*Data for review*.
_ _ _ _ _
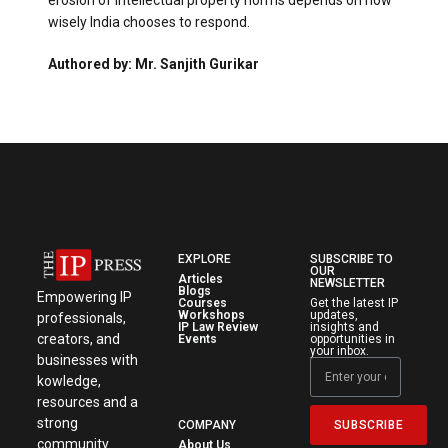
erosion of intellectual property norms depends on how
wisely India chooses to respond.
Authored by: Mr. Sanjith Gurikar
EXPLORE
SUBSCRIBE TO
OUR
Articles
NEWSLETTER
Blogs
Empowering IP
Courses
Get the latest IP
Workshops
updates,
professionals,
IP Law Review
insights and
creators, and
Events
opportunities in
your inbox.
businesses with
kowledge,
resources and a
strong
SUBSCRIBE
COMPANY
community.
About Us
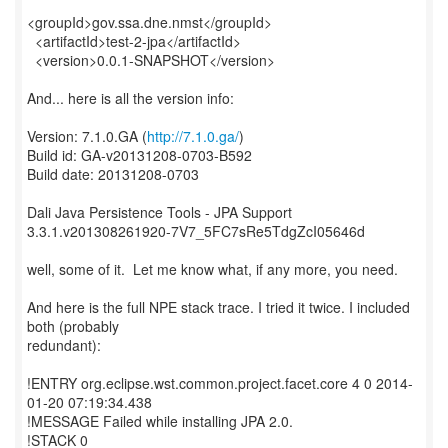
<groupId>gov.ssa.dne.nmst</groupId>
<artifactId>test-2-jpa</artifactId>
<version>0.0.1-SNAPSHOT</version>
And... here is all the version info:
Version: 7.1.0.GA (
http://7.1.0.ga/
)
Build id: GA-v20131208-0703-B592
Build date: 20131208-0703
Dali Java Persistence Tools - JPA Support
3.3.1.v201308261920-7V7_5FC7sRe5TdgZcI05646d
well, some of it. Let me know what, if any more, you need.
And here is the full NPE stack trace. I tried it twice. I included
both (probably
redundant):
!ENTRY org.eclipse.wst.common.project.facet.core 4 0 2014-
01-20 07:19:34.438
!MESSAGE Failed while installing JPA 2.0.
!STACK 0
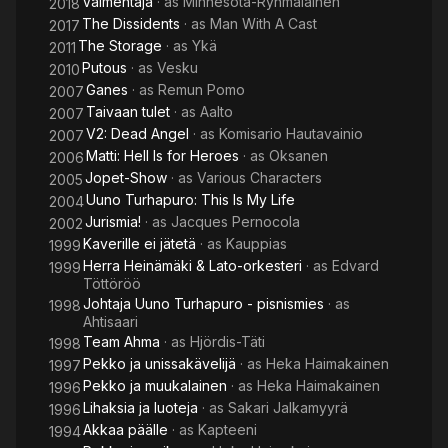
Valmentaja
· as
Minnesota-Ryhmäläinen
2018
The Dissidents
· as
Man With A Cast
2017
The Storage
· as
Ykä
2011
Putous
· as
Vesku
2010
Ganes
· as
Remun Pomo
2007
Taivaan tulet
· as
Aalto
2007
V2: Dead Angel
· as
Komisario Hautavainio
2007
Matti: Hell Is for Heroes
· as
Oksanen
2006
Jopet-Show
· as
Various Characters
2005
Uuno Turhapuro: This Is My Life
2004
Jurismia!
· as
Jacques Pernocola
2002
Kaverille ei jätetä
· as
Kauppias
1999
Herra Heinämäki & Lato-orkesteri
· as
Edvard
1999
Töttöröö
Johtaja Uuno Turhapuro - pisnismies
· as
1998
Ahtisaari
Team Ahma
· as
Hjördis-Täti
1998
Pekko ja unissakävelijä
· as
Heka Haimakainen
1997
Pekko ja muukalainen
· as
Heka Haimakainen
1996
Lihaksia ja luoteja
· as
Sakari Jalkamyyrä
1996
Akkaa päälle
· as
Kapteeni
1994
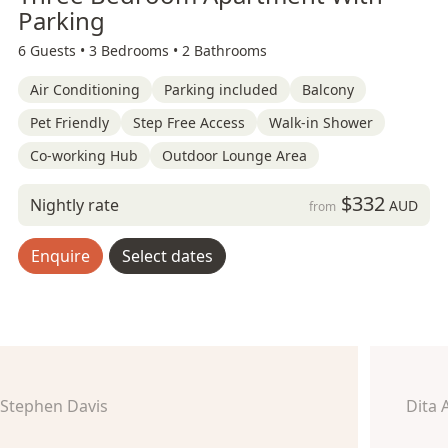
Parking
6 Guests •
3 Bedrooms •
2 Bathrooms
Air Conditioning
Parking included
Balcony
Pet Friendly
Step Free Access
Walk-in Shower
Co-working Hub
Outdoor Lounge Area
$332
Nightly rate
AUD
from
Enquire
Select dates
Stephen Davis
Dita 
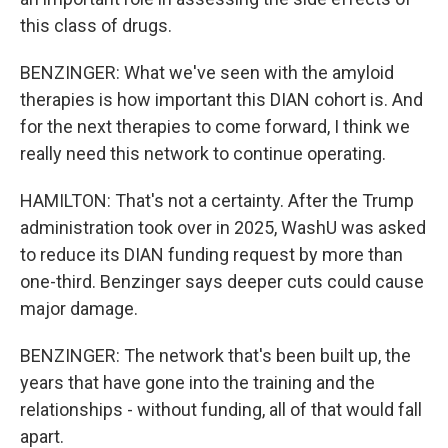
this class of drugs.
BENZINGER: What we've seen with the amyloid
therapies is how important this DIAN cohort is. And
for the next therapies to come forward, I think we
really need this network to continue operating.
HAMILTON: That's not a certainty. After the Trump
administration took over in 2025, WashU was asked
to reduce its DIAN funding request by more than
one-third. Benzinger says deeper cuts could cause
major damage.
BENZINGER: The network that's been built up, the
years that have gone into the training and the
relationships - without funding, all of that would fall
apart.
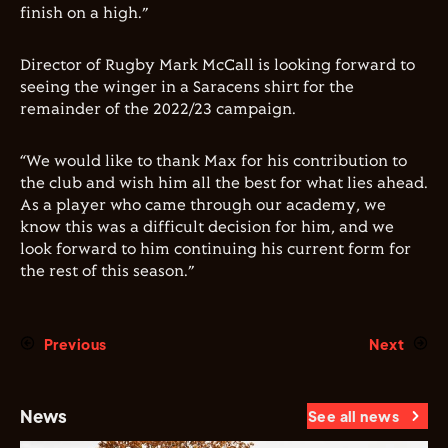
finish on a high.”
Director of Rugby Mark McCall is looking forward to
seeing the winger in a Saracens shirt for the
remainder of the 2022/23 campaign.
“We would like to thank Max for his contribution to
the club and wish him all the best for what lies ahead.
As a player who came through our academy, we
know this was a difficult decision for him, and we
look forward to him continuing his current form for
the rest of this season.”
Previous
Next
News
See all news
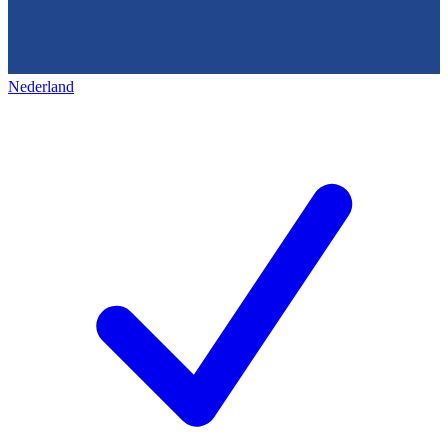
Nederland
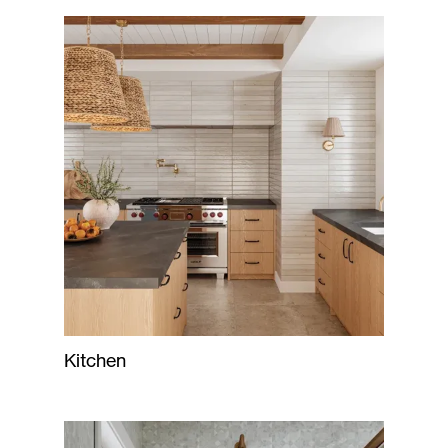
Kitchen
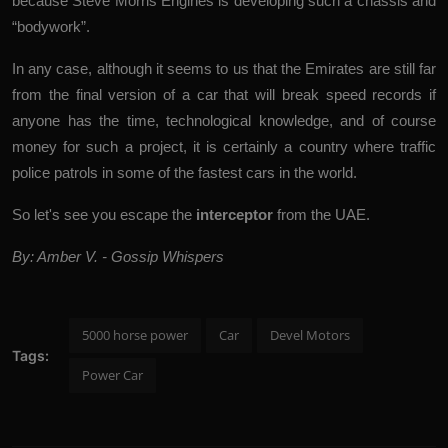
because Steve Morris Engines is developing such a chassis and
“bodywork”.
In any case, although it seems to us that the Emirates are still far
from the final version of a car that will break speed records if
anyone has the time, technological knowledge, and of course
money for such a project, it is certainly a country where traffic
police patrols in some of the fastest cars in the world.
So let's see you escape the
interceptor
from the UAE.
By: Amber V. - Gossip Whispers
5000 horse power
Car
Devel Motors
Tags:
Power Car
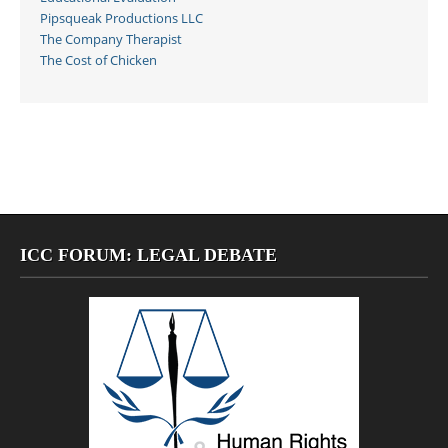
Pipsqueak Productions LLC
The Company Therapist
The Cost of Chicken
ICC FORUM: LEGAL DEBATE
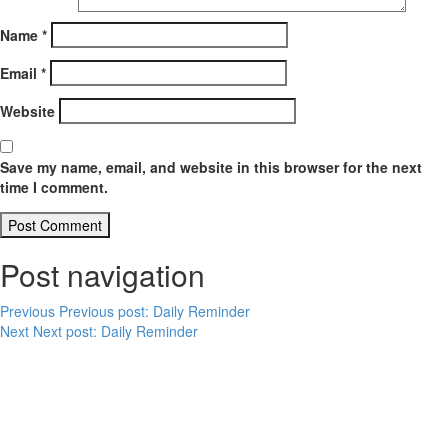
Name
*
Email
*
Website
Save my name, email, and website in this browser for the next
time I comment.
Post navigation
Previous
Previous post:
Daily Reminder
Next
Next post:
Daily Reminder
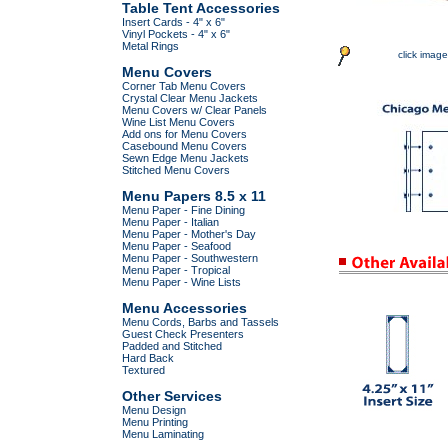
Table Tent Accessories
Insert Cards - 4" x 6"
Vinyl Pockets - 4" x 6"
Metal Rings
click image
Menu Covers
Corner Tab Menu Covers
Crystal Clear Menu Jackets
Menu Covers w/ Clear Panels
Wine List Menu Covers
Add ons for Menu Covers
Casebound Menu Covers
Sewn Edge Menu Jackets
Stitched Menu Covers
Menu Papers 8.5 x 11
Menu Paper - Fine Dining
Menu Paper - Italian
Menu Paper - Mother's Day
Menu Paper - Seafood
Menu Paper - Southwestern
Menu Paper - Tropical
Menu Paper - Wine Lists
Menu Accessories
Menu Cords, Barbs and Tassels
Guest Check Presenters
Padded and Stitched
Hard Back
Textured
Other Services
Menu Design
Menu Printing
Menu Laminating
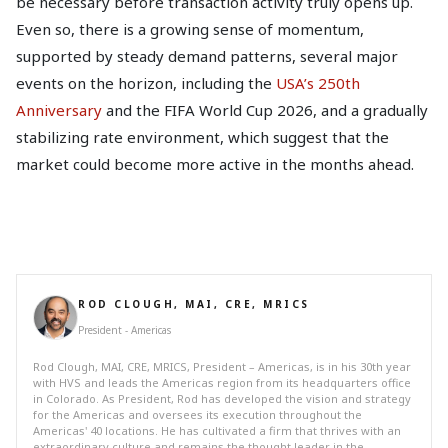
be necessary before transaction activity truly opens up.
Even so, there is a growing sense of momentum,
supported by steady demand patterns, several major
events on the horizon, including the
USA’s 250th
Anniversary
and the FIFA World Cup 2026, and a gradually
stabilizing rate environment, which suggest that the
market could become more active in the months ahead.
ROD CLOUGH, MAI, CRE, MRICS
President - Americas
Rod Clough, MAI, CRE, MRICS, President – Americas, is in his 30th year
with HVS and leads the Americas region from its headquarters office
in Colorado. As President, Rod has developed the vision and strategy
for the Americas and oversees its execution throughout the
Americas' 40 locations. He has cultivated a firm that thrives with an
extraordinary culture and remains the thought leader in the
_ _ _ _ _
*What is required*.
Using the listing above, list every line in which the string "could" occurs.

*Answer to this exercise*.
one-third. Benzinger says deeper cuts could cause
market could become more active in the months ahead.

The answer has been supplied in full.